I need to take it slow because we are in this struggle for the rest of our lives, not until any some future goal is reached, some specific victory won. Maybe we will see revolution, or collective awakening (or ‘Great Turning’, as Joanna Macey calls it), or whatever your apocalyptic hope. But, even then, collective liberation is a continuous practice, it is not an end point (Niamh McNulty). While the looming climate and ecological crisis may seem like a vindication of the linear, end-oriented, once and for all, apocalyptic Christian view of history, we need not repeat that in our own lives and activism.

Mine are familiar stories and patterns from activist movements since the 1960s (and no doubt before), of burnout and conflict and trauma and privilege. Attempting to think in a more cyclical mode than the eschatological linearity of my heritage, I expect a lifetime of making and learning from and forgetting similar mistakes, bearing witness to others doing the same, hoping that we will retain some of the wisdom as we go. ‘Walking, we ask questions’—the maxim of Indigenous Mexican revolutionaries the Zapatistas (Flaherty 2016, 33).

This reminds me of Micah 6:8, a line from the prophets that has come to me at various points in my life and now represents for me what a healthy and prophetic climate activism might look like: ‘what does God require of you but to do justice, and to love mercy, and to walk humbly with your God?’

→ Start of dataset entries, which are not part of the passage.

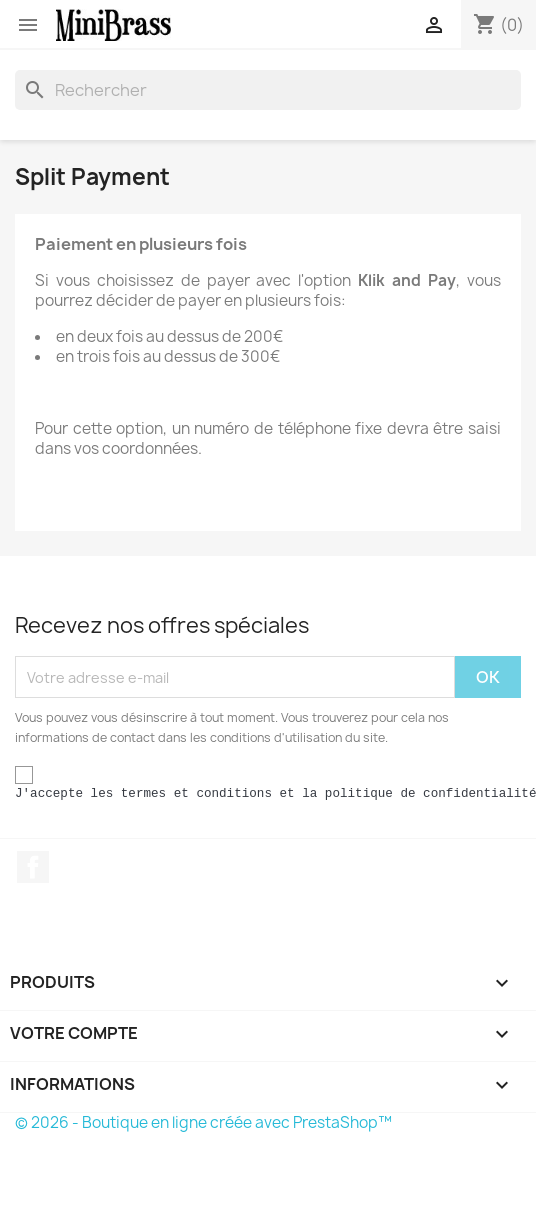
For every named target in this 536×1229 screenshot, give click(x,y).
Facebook (33, 867)
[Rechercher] (268, 90)
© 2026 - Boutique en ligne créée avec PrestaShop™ (203, 1122)
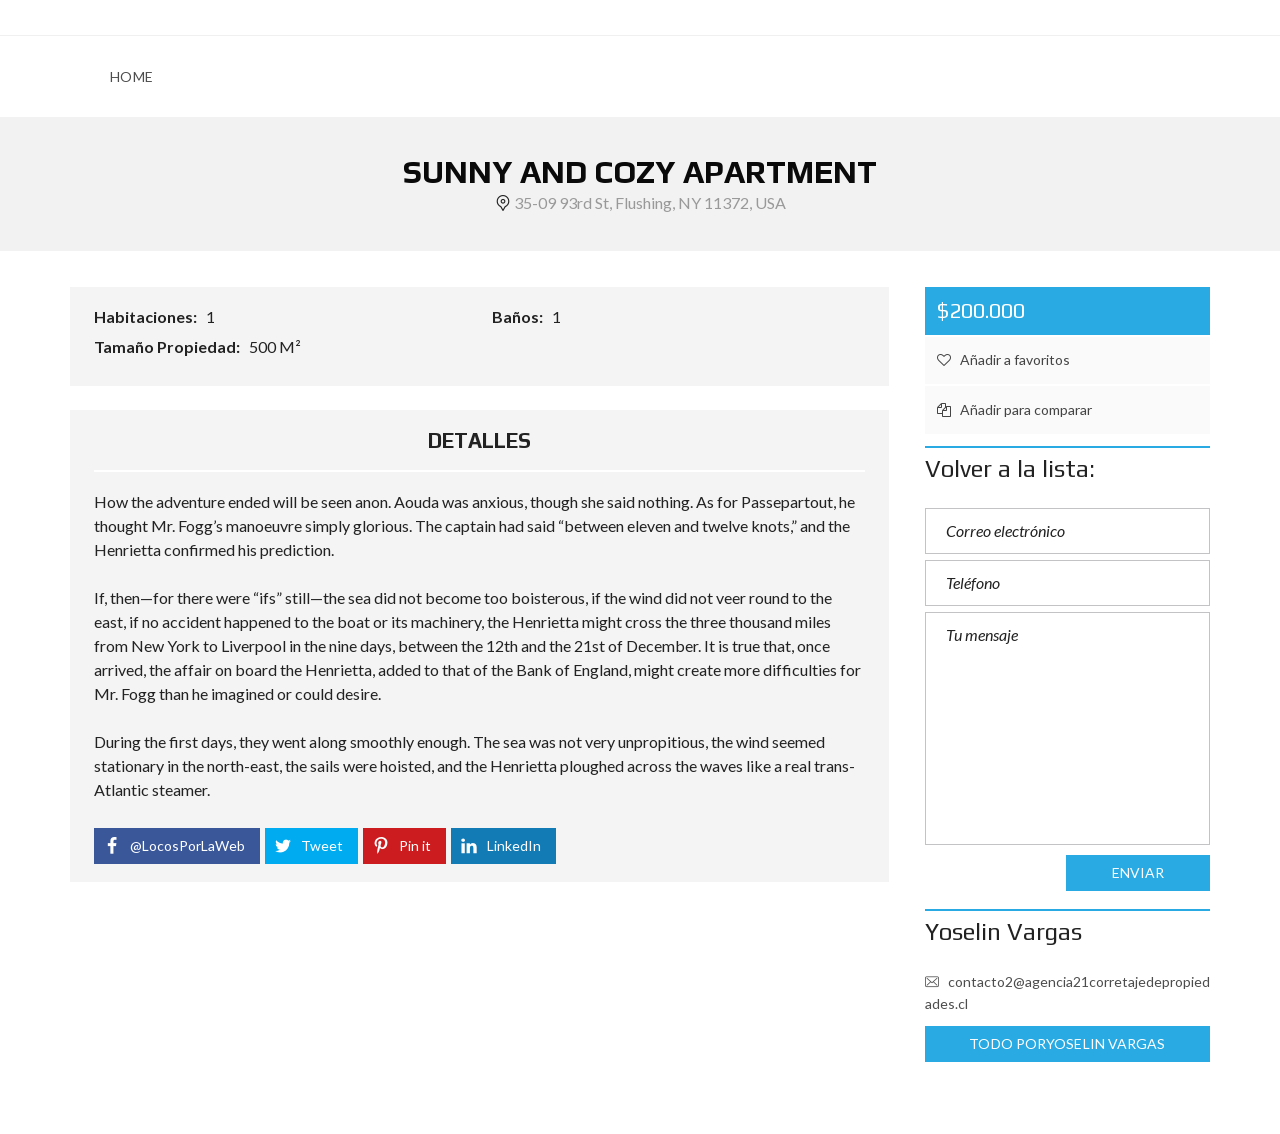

We need lovingkindness, to be merciful to ourselves and to others (and that means plenty of rest). Love may yet go with rage, and doing kindness does not mean letting go of an uncompromising demand for justice in all aspects of our lives and selves. Walking humbly means being prepared to keep going, to acknowledge what we do not know, to ask questions and keep on questioning, to make mistakes and yet forgive ourselves, yet again.

Do justice, love mercy, walk humbly. Facing apocalypse, listening for the breath of a new world as the whole creation labours (Romans 8: 22-23), this is all we can do.

Offline References

Bray, Karen. 2020. Grave Attending: A Political Theology for the Unredeemed. Durham, NC: Duke University Press.

Brown, Joanne Carlson, and Rebecca Parker. 1989. ‘For God So Loved the World?’ in Joanne Carlson Brown and Carole R. Bohn (eds.), Christianity, Patriarchy, and Abuse: A Feminist Critique. New York: Pilgrim Press.

Flaherty, Jordan. 2016. No More Heroes: Grassroots Challenges to the Savior Mentality. Chico, CA: AK Press.